- _Data for processing_
____________________
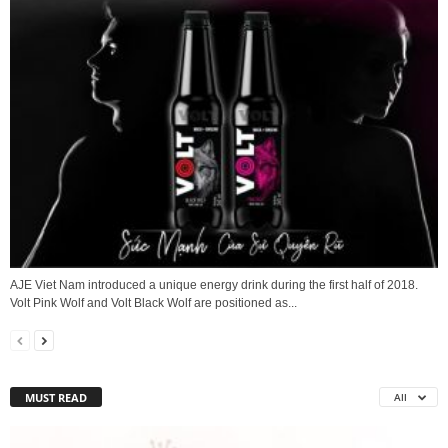
AJE Viet Nam introduced a unique energy drink during the first half of 2018.
Volt Pink Wolf and Volt Black Wolf are positioned as...
MUST READ
All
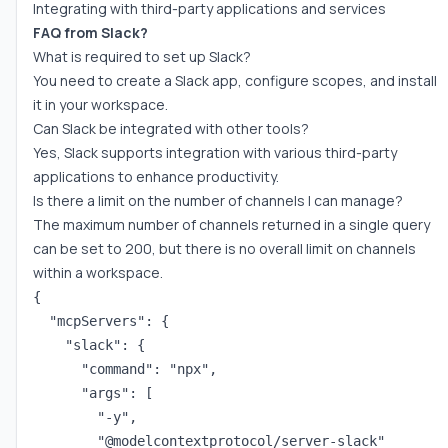
Integrating with third-party applications and services
FAQ from Slack?
What is required to set up Slack?
You need to create a Slack app, configure scopes, and install
it in your workspace.
Can Slack be integrated with other tools?
Yes, Slack supports integration with various third-party
applications to enhance productivity.
Is there a limit on the number of channels I can manage?
The maximum number of channels returned in a single query
can be set to 200, but there is no overall limit on channels
within a workspace.
{

  "mcpServers": {

    "slack": {

      "command": "npx",

      "args": [

        "-y",

        "@modelcontextprotocol/server-slack"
____________________
- _What you have to do_
Reproduce the whole of the data, word for word, and omit its pictures.

- _Reply_
AJE Viet Nam introduced a unique energy drink during the first half of 2018.
Volt Pink Wolf and Volt Black Wolf are positioned as...
MUST READ
All
Integrating with third-party applications and services
FAQ from Slack?
What is required to set up Slack?
You need to create a Slack app, configure scopes, and install
it in your workspace.
Can Slack be integrated with other tools?
Yes, Slack supports integration with various third-party
applications to enhance productivity.
Is there a limit on the number of channels I can manage?
The maximum number of channels returned in a single query
can be set to 200, but there is no overall limit on channels
within a workspace.
{

  "mcpServers": {

    "slack": {

      "command": "npx",

      "args": [

        "-y",

        "@modelcontextprotocol/server-slack"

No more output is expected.